Between all of that and the lack of sleep, I haven’t been able to write.

I am scared.

Published 12/11/2013 by writingismysavinggrace

I know I haven’t posted in ten days and I apologize; however, my grandmother, Nan, has been in and out of the hospital during these ten hellish days and is now in a nursing home. Everyone is telling me that she will be fine, but it is just a facade.

The truth is that she is going to pass away within the next two years, she is really frail and is suffering from congestive heart failure.

It is really hard to see her like this. My Nanny. I love her so much and I am not ready to lose her yet. I still need so much from her. This situation is extremely tough because we have to appear to be optimistic, but at the same time ready ourselves to let her go.

It is the letting go part that I am not ready for. I am not ready to lose her. Mentally she is still extremely sharp, physically she is wasting away.

I am so scared.

A short little rant and a challenge

Published 12/01/2013 by writingismysavinggrace

Something bugged me all through my shift at work today.

The person I was sharing my workspace with kept sharing his opinion about everyone as they were walking through the door.
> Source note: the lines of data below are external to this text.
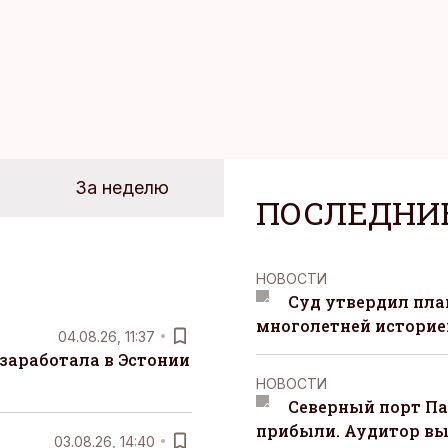
За неделю
ПОСЛЕДНИ
НОВОСТИ
Суд утвердил пла
многолетней историей
04.08.26, 11:37
заработала в Эстонии
НОВОСТИ
Северный порт П
прибыли. Аудитор вы
03.08.26, 14:40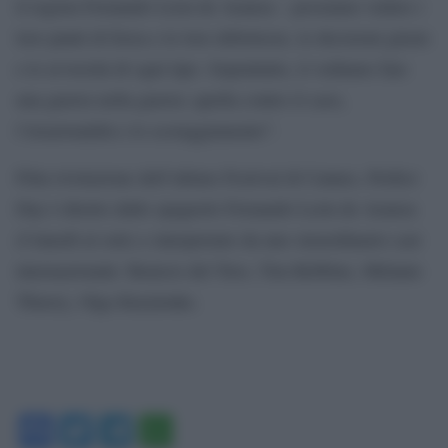
il regista Fernando Léon de Aranoa – possiamo vedere i
loro punti di forza e le loro debolezze, le decisioni giuste
e le avversità di ogni tipo. Soprattutto, li vediamo fare
una guerra nella guerra: quella contro il caos,
l’irrazionalità e lo scoraggiamento”.
Film rivelazione dell’ultimo Festival di Cannes, Perfect
Day è diretto dallo spagnolo Fernando León de Aranoa
(I lunedì al sole) e interpretato da uno straordinario cast
internazionale: Benicio del Toro, Tim Robbins, Mélanie
Thierry, Olga Kurylenko.
Facebook
Twitter
Telegram
WhatsApp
They weren’t nice opinions; they were judgemental, rude, racist, and completely inappropriate. I told him every time that he shared his opinions what I think of not only his opinions, but also him for saying them. I stuck to my beliefs and stood up for the ones that he was hurting indirectly.

Life is too short to be so incredibly mean to others. We don’t know what they are going through and we should be sharing a smile or a “good day” to people. We shouldn’t express or even think of these things. I know it happens every now and then, but to become better people in life, it is very detrimental to do these things; it shows that we don’t care about anyone else besides ourselves.

My challenge to you dear readers and even to myself is to be kind; treat others how you would like to be treated, and if you are having a bad day instead of showing a frown, greet others with a smile, because their day could be worse than yours. Think outside of the box and be kind.

It really does go a long way, it doesn’t need to be anything big. Just a smile, holding the door for someone, or even saying, “thank you”.

All I ask of you is that you try your best.